One cannot help posing this pertinent question in view of the groundswell unhappiness and lack of confidence in next week’s land conference, especially by what one could regard leading members of the civic society and, more importantly, leaders of the land dispossessed communities.
Just as one group of civil society players were to announce distancing themselves from the land conference on Wednesday, a media conference had to be postponed at the eleventh hour until the group had had an audience with Vice-President Nangolo Mbumba on the same day.
But it seems that the audience with the VP came and went with little impact in terms of boosting the confidence of the various stakeholders that met him.
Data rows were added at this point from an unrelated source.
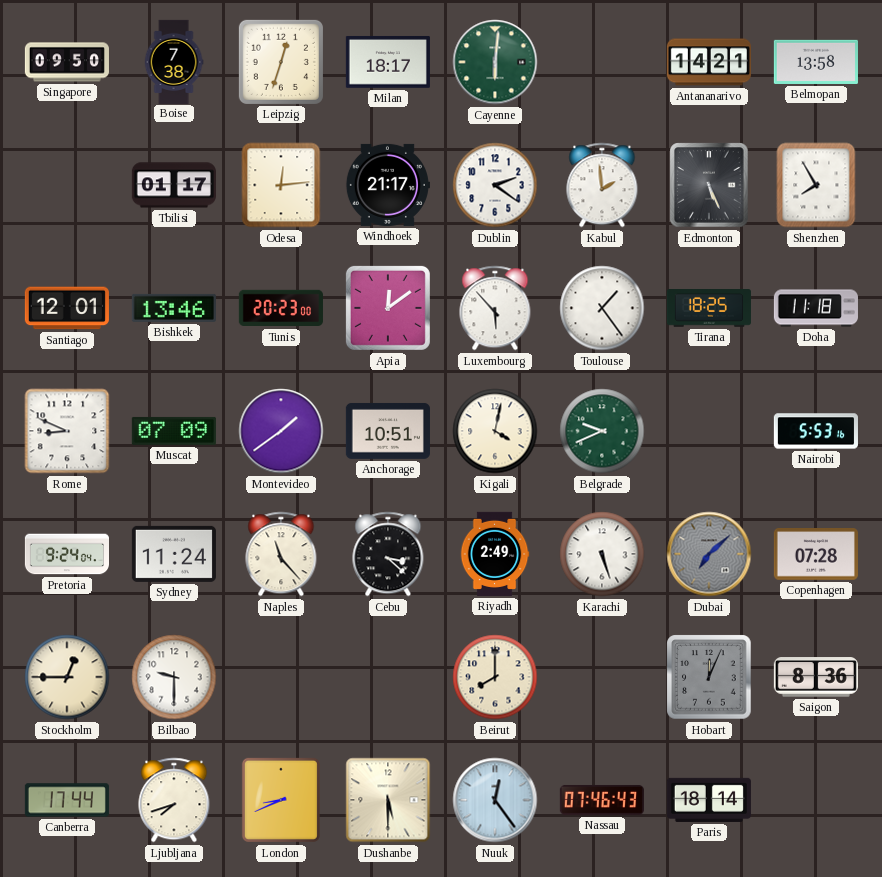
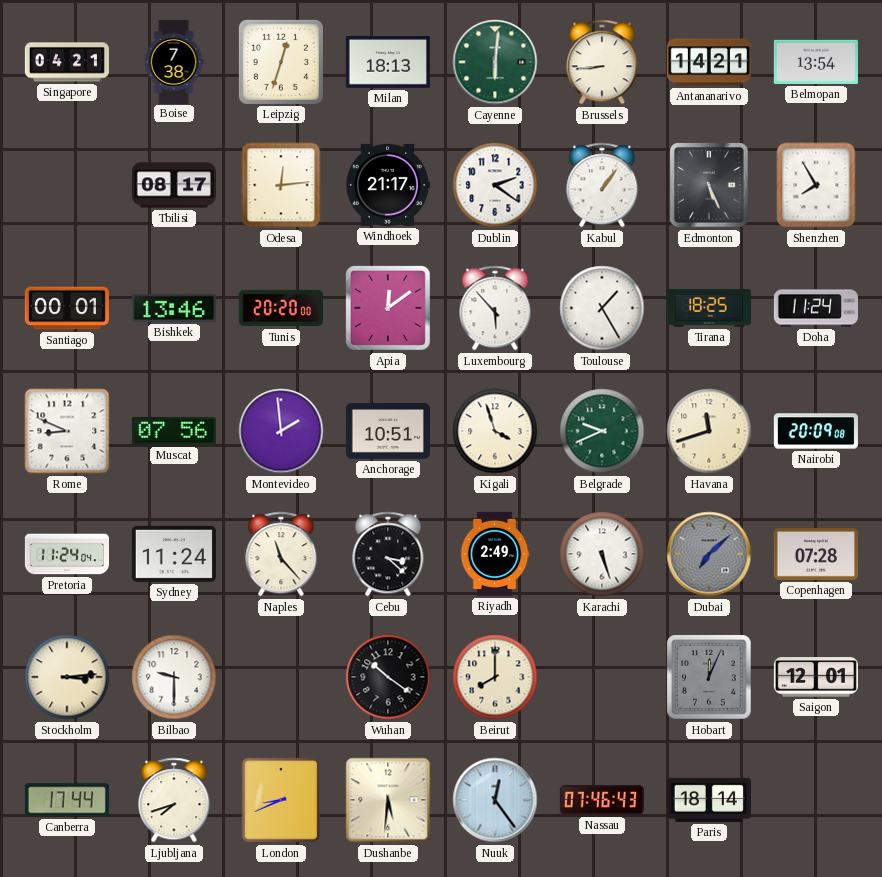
Singapore: 09:50 -> 04:21
Milan: 18:17 -> 18:13
Brussels: none -> 8:44
Belmopan: 13:58 -> 13:54
Tbilisi: 01:17 -> 08:17
Kabul: 1:59 -> 1:06
Santiago: 12:01 -> 00:01
Tunis: 20:23 -> 20:20
Toulouse: 1:24 -> 1:25
Doha: 11:18 -> 11:24
Muscat: 07:09 -> 07:56
Montevideo: 1:39 -> 1:59
Kigali: 4:02 -> 3:57
Havana: none -> 11:42
Nairobi: 5:53 -> 20:09
Pretoria: 9:24 -> 11:24
Stockholm: 12:45 -> 3:14
Wuhan: none -> 10:21
Saigon: 8:36 -> 12:01
Dushanbe: 5:30 -> 5:31
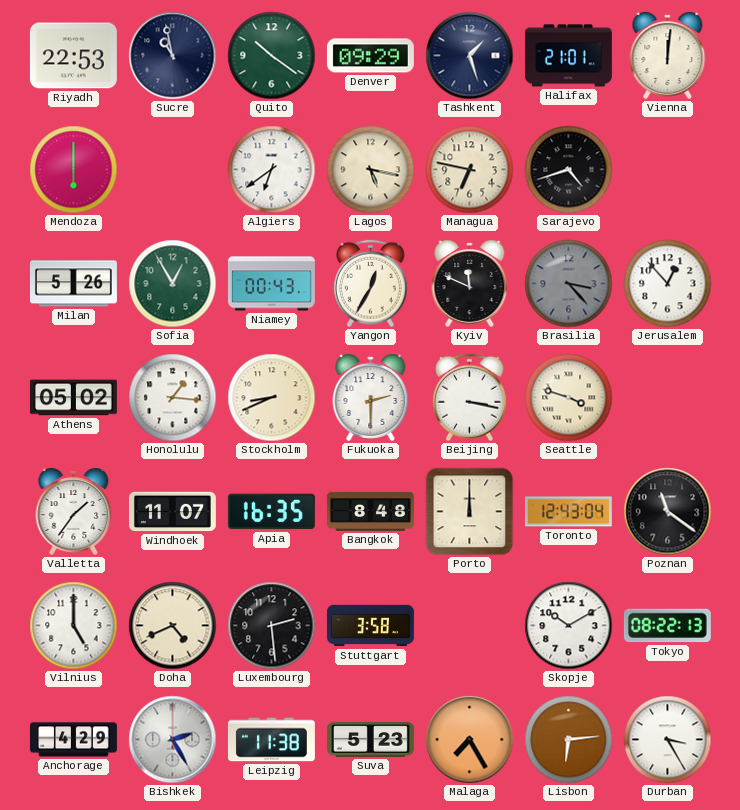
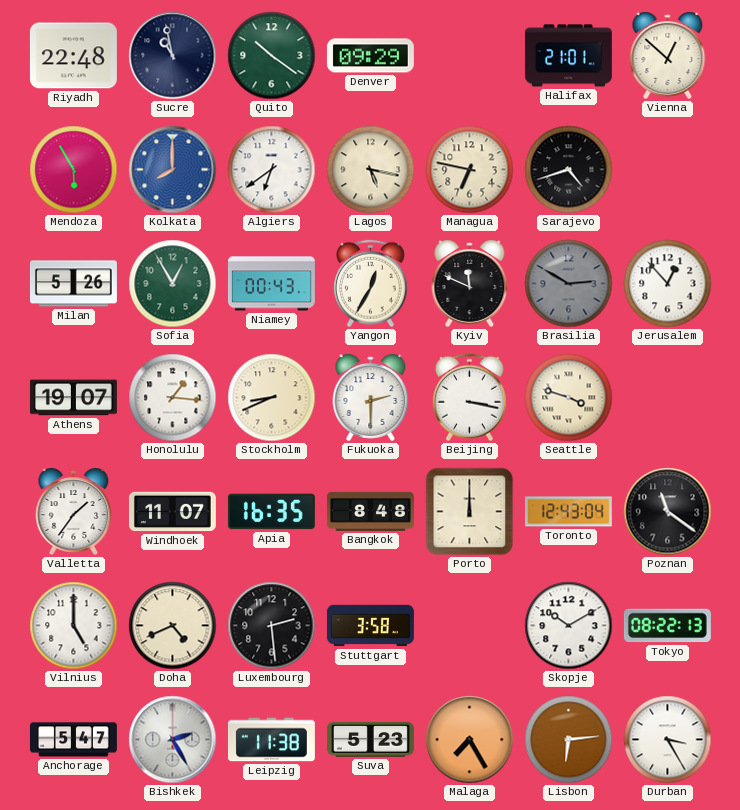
Riyadh: 22:53 -> 22:48
Tashkent: 1:27 -> none
Vienna: 12:01 -> 12:52
Mendoza: 6:00 -> 5:55
Kolkata: none -> 8:00
Brasilia: 3:23 -> 2:50
Athens: 05:02 -> 19:07
Anchorage: 4:29 -> 5:47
Thus until the various issues of concern to civil society are addressed – and time is of essence in this regard with just a day left to the conference on Monday – it is the considered opinion of the civil society that under the circumstances, the conference is better postponed.
This would allow for a proper and transparent organisation of the conference, perhaps by an independent body, because government has thus far proven extremely wanting in this regard.
Postponing the conference is the most prudent thing to do under the circumstances, before resources are spent on the indaba that may not worth any cent spent.
It has been obvious that the preparation of the conference has been flawed from Day 1.
Central to this failure is the programmatic non-recognition of ancestral land rights claim. Officialdom has been categorical that for national reconciliation and nation building, the conference shall not entertain ancestral land rights claims.
This means against the best interest of the land dispossessed, ancestral land rights claim is a no-go area for the government reasons only known to them.
As far as the civil society and land disposed communities are concerned, there cannot be an informed land reform process without the consideration of ancestral land.
The audience with the VP on Wednesday, belated as it was, was not the first by civil society to try and give the land conference some respectability, credibility and legitimacy.
Most recently severally and separately, various traditional leaders and non-governmental organisations wrote Prime Minister Saara Kuugongelwa-Amadhila as convener of the land conference to raise several substantive and procedural issues.
Foremost amongst them were the ancestral land rights claim and its status at the upcoming land conference, especially the fact that it was not among the thematic issues discussed in the plenary.
There was also the vital issue of representation, with representatives of the land dispossessed in particular feeling reduced to mere spectators.
Initially it seemed that many of the issues raised by civil society were duly noted and, in good faith, to be taken good care of in terms of the necessary changes, and the elevation of ancestral land rights claim to a thematic level. Civil society has not been the only group to raise issues with the land conference but it seems those at the helm of the event have not been on tap to take note of such concerns, all of which have been constructive in their content and nature.
But now the die seems to be cast with the civil society categorical and adamant that the conference must be postponed. But this has not been granted, which shows some bad faith on the part of the organisers.
Once cannot predict the ultimate given the unfolding situation of a substantial section of civic society refusing to be mere pawns in an otherwise an exercise of which the final outcomes are predetermined, but surely some elements need to account to the country as to what went wrong.
A document has been circulating about the so-called position of the government, which for that matter some senior members of the government have been denying any knowledge of. This document, with the Ministry of Land Reform as its alleged origin, indicates the pre-determinism of the land conference outcome. More than anything else, this must have been the last straw as far as civil society is concerned in legitimising what they deem an illegitimate process.